Parece que si no ponemos nombre a una cosa esta no existe, que si evitamos pronunciar determinadas palabras, estas no son. Parece que tenemos el poder de hacer desaparecer cosas dolorosas, sentimientos que no entendemos o hechos que nos desbordan solamente negándoles el nombre, la palabra, como si fuéramos Dios. Pero con nombre o sin él, con palabras o sin ellas las cosas siguen ahí, en nuestra realidad llena de otros nombres.

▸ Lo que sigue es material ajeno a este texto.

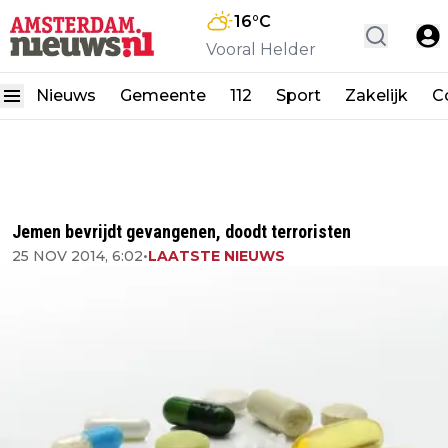
16
°C
Vooral Helder
Nieuws
Gemeente
112
Sport
Zakelijk
C
Jemen bevrijdt gevangenen, doodt terroristen
25 NOV 2014, 6:02
•
LAATSTE NIEUWS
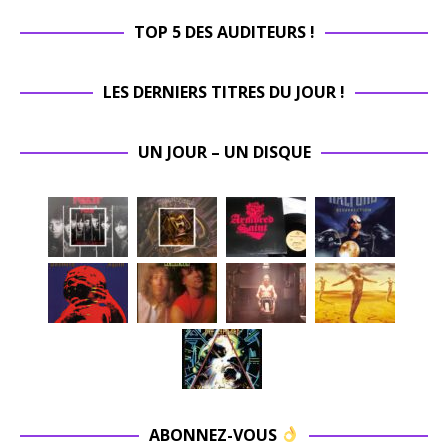
TOP 5 DES AUDITEURS !
LES DERNIERS TITRES DU JOUR !
UN JOUR – UN DISQUE
ABONNEZ-VOUS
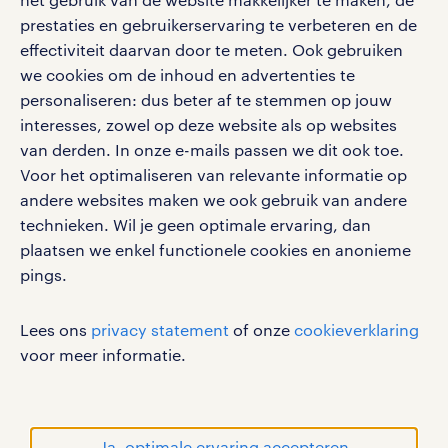
Eenvoudig, snel en overal.
klachten en misstanden
prestaties en gebruikerservaring te verbeteren en de
bruto-netto calculator
apple app store
effectiviteit daarvan door te meten. Ook gebruiken
google play store
we cookies om de inhoud en advertenties te
personaliseren: dus beter af te stemmen op jouw
interesses, zowel op deze website als op websites
van derden. In onze e-mails passen we dit ook toe.
Voor het optimaliseren van relevante informatie op
social media
andere websites maken we ook gebruik van andere
Volg ons voor de leukste content omtrent
technieken. Wil je geen optimale ervaring, dan
vacatures, solliciteren en inspiratie.
plaatsen we enkel functionele cookies en anonieme
pings.
Lees ons
privacy statement
of onze
cookieverklaring
werken bij randstad
voor meer informatie.
gebruikersvoorwaarden
privacystatement
cookies
Ja, optimale ervaring accepteren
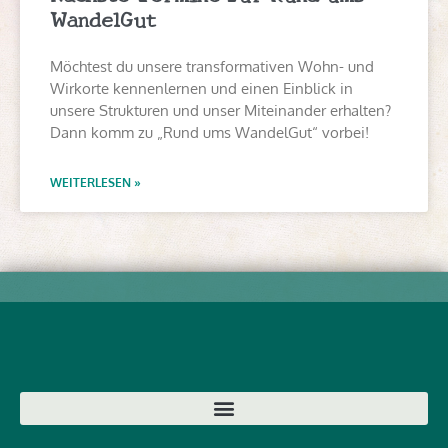
WandelGut
Möchtest du unsere transformativen Wohn- und
Wirkorte kennenlernen und einen Einblick in
unsere Strukturen und unser Miteinander erhalten?
Dann komm zu „Rund ums WandelGut“ vorbei!
WEITERLESEN »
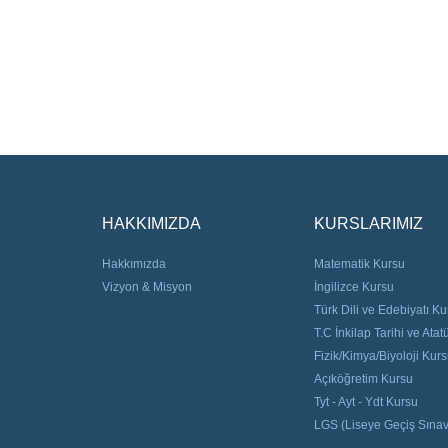
HAKKIMIZDA
KURSLARIMIZ
Hakkımızda
Matematik Kursu
Vizyon & Misyon
İngilizce Kursu
Türk Dili ve Edebiyatı Ku
T.C İnkilap Tarihi ve Atat
Fizik/Kimya/Biyoloji Kur
Açıköğretim Kursu
Tyt - Ayt - Ydt Kursu
LGS (Liseye Geçiş Sınav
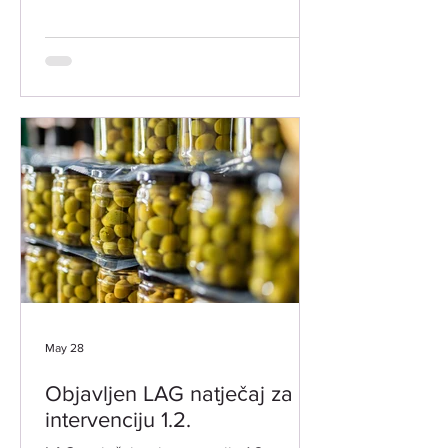
radionicu vezano uz objavljeni LAG
natječaj za INT 1.2. "Potpora za razvoj i
očuvanje održive poljoprivredne
proizvodnje i djelatnosti". Radionica je
namijenjena svim zainteresiranim
potencijalnim korisnicima. Prijave za
sudjelovanje nisu potrebne. ​ LOKACIJA
ODRŽAVANJA: Grad Vodnjan-Dignano,
Trgovačka 2 -VJENČANA SALA
DATUM I VRIJEME: 18. LIPNJA 2026.
GODINE (ČETVRTAK
May 28
Objavljen LAG natječaj za
intervenciju 1.2.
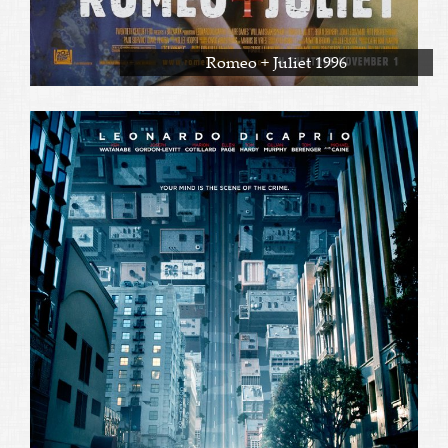
Romeo + Juliet 1996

La palabra "muerte" es una de las más difíciles de pronunciar, por eso a veces buscamos sinónimos o circunloquios que suavicen algo tan tremendo, pero tan real y cotidiano como inherente a todos nosotros. Es una palabra fea que define una realidad que nadie desea. A mí tampoco me gusta. La pronuncio con respeto, con la boca pequeña y sin querer darle demasiada entidad, pero con la certeza de que algún día mi nombre y el suyo se encontrarán en una frase.
Lo maravilloso de las palabras es que pueden encontrar la belleza incluso en cosas así de "feas".
Esta tarde, y de ahí viene esto, he encontrado en una tarjeta que me llevé de La Campana de los perdidos, estos versos de Angel Guinda:
EL ÚLTIMO DESEO
Que la imagen que de mí te acompañe
sea una luz amable, alegre, viva.
Que no padezcas mi decrepitud.
Que no te enteres nunca de que he muerto.